Saved entries
☆ ☆ ☆ ☆

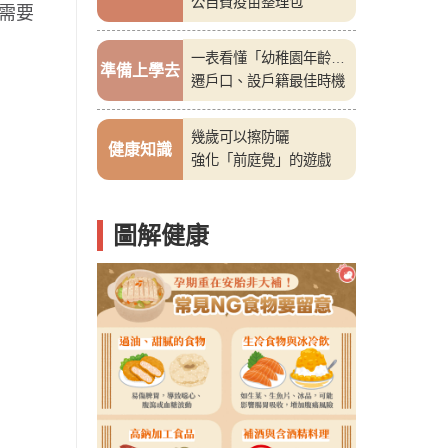
公自費疫苗整理包
需要
一表看懂「幼稚園年齡
準備上學去
表」
遷戶口、設戶籍最佳時機
幾歲可以擦防曬
健康知識
強化「前庭覺」的遊戲
圖解健康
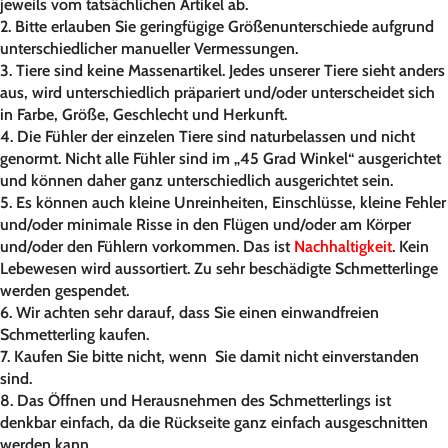
jeweils vom tatsächlichen Artikel ab.
2. Bitte erlauben Sie geringfügige Größenunterschiede aufgrund
unterschiedlicher manueller Vermessungen.
3. Tiere sind keine Massenartikel. Jedes unserer Tiere sieht anders
aus, wird unterschiedlich präpariert und/oder unterscheidet sich
in Farbe, Größe, Geschlecht und Herkunft.
4. Die Fühler der einzelen Tiere sind naturbelassen und nicht
genormt. Nicht alle Fühler sind im „45 Grad Winkel“ ausgerichtet
und können daher ganz unterschiedlich ausgerichtet sein.
5. Es können auch kleine Unreinheiten, Einschlüsse, kleine Fehler
und/oder minimale Risse in den Flügen und/oder am Körper
und/oder den Fühlern vorkommen. Das ist
Nachhaltigkeit
. Kein
Lebewesen wird aussortiert. Zu sehr beschädigte Schmetterlinge
werden gespendet.
6. Wir achten sehr darauf, dass Sie einen einwandfreien
Schmetterling kaufen.
7. Kaufen Sie bitte nicht, wenn Sie damit nicht einverstanden
sind.
8. Das Öffnen und Herausnehmen des Schmetterlings ist
denkbar einfach, da die Rückseite ganz einfach ausgeschnitten
werden kann.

☆ ☆ ☆ ☆

[EXERCISE PROMPT]:
Take the records above and return, word for word, only the lines that fall from the line with "in Farbe, Größe, Geschlecht und Herkunft." to the line with "und/oder den Fühlern vorkommen. Das ist", both of them included.

[SOLUTION]:
in Farbe, Größe, Geschlecht und Herkunft.
4. Die Fühler der einzelen Tiere sind naturbelassen und nicht
genormt. Nicht alle Fühler sind im „45 Grad Winkel“ ausgerichtet
und können daher ganz unterschiedlich ausgerichtet sein.
5. Es können auch kleine Unreinheiten, Einschlüsse, kleine Fehler
und/oder minimale Risse in den Flügen und/oder am Körper
und/oder den Fühlern vorkommen. Das ist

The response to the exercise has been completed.